Q: How does chDB compare to SQLite?
A: chDB is optimized for analytical workloads (OLAP) while SQLite is better for transactional workloads (OLTP). chDB offers better performance for complex analytical queries, aggregations, and data processing tasks.
Q: What file formats does chDB support?
A: chDB supports 70+ formats including Parquet, CSV, JSON, Arrow, ORC, and many more.

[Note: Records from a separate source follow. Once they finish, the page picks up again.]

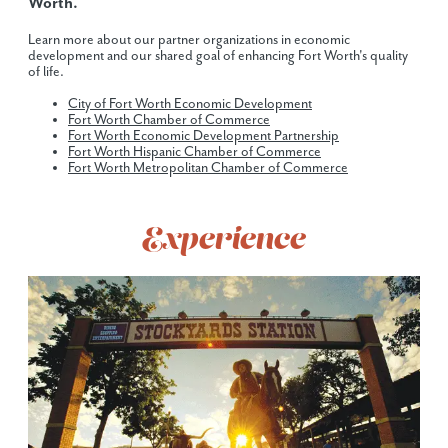
Worth.
Learn more about our partner organizations in economic
development and our shared goal of enhancing Fort Worth's quality
of life.
City of Fort Worth Economic Development
Fort Worth Chamber of Commerce
Fort Worth Economic Development Partnership
Fort Worth Hispanic Chamber of Commerce
Fort Worth Metropolitan Chamber of Commerce
Experience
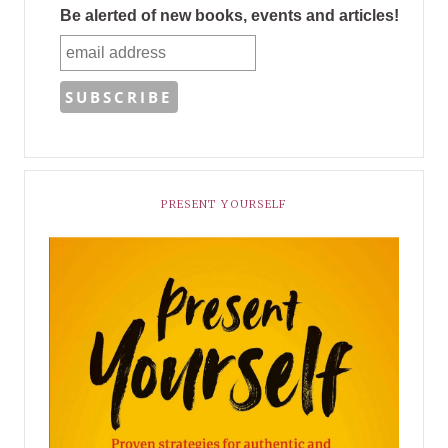
Be alerted of new books, events and articles!
PRESENT YOURSELF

See the ClickHouse formats documentation for the complete list.
Q: Can I query Pandas DataFrames directly?
- A: Yes, chDB provides multiple ways to query Pandas DataFrames:
chdb.dataframe.query()functionPython(df)table engineDataFrame-to-Parquet conversion
Q: How do I optimize query performance?
A: Use column selection instead of SELECT *, leverage Parquet format for better performance, use persistent sessions for repeated queries, and consider using streaming for large datasets.
Q: Can I use external Python libraries in UDFs?
A: Yes, but you must import all required modules inside the UDF function. UDFs should be stateless and pure Python functions.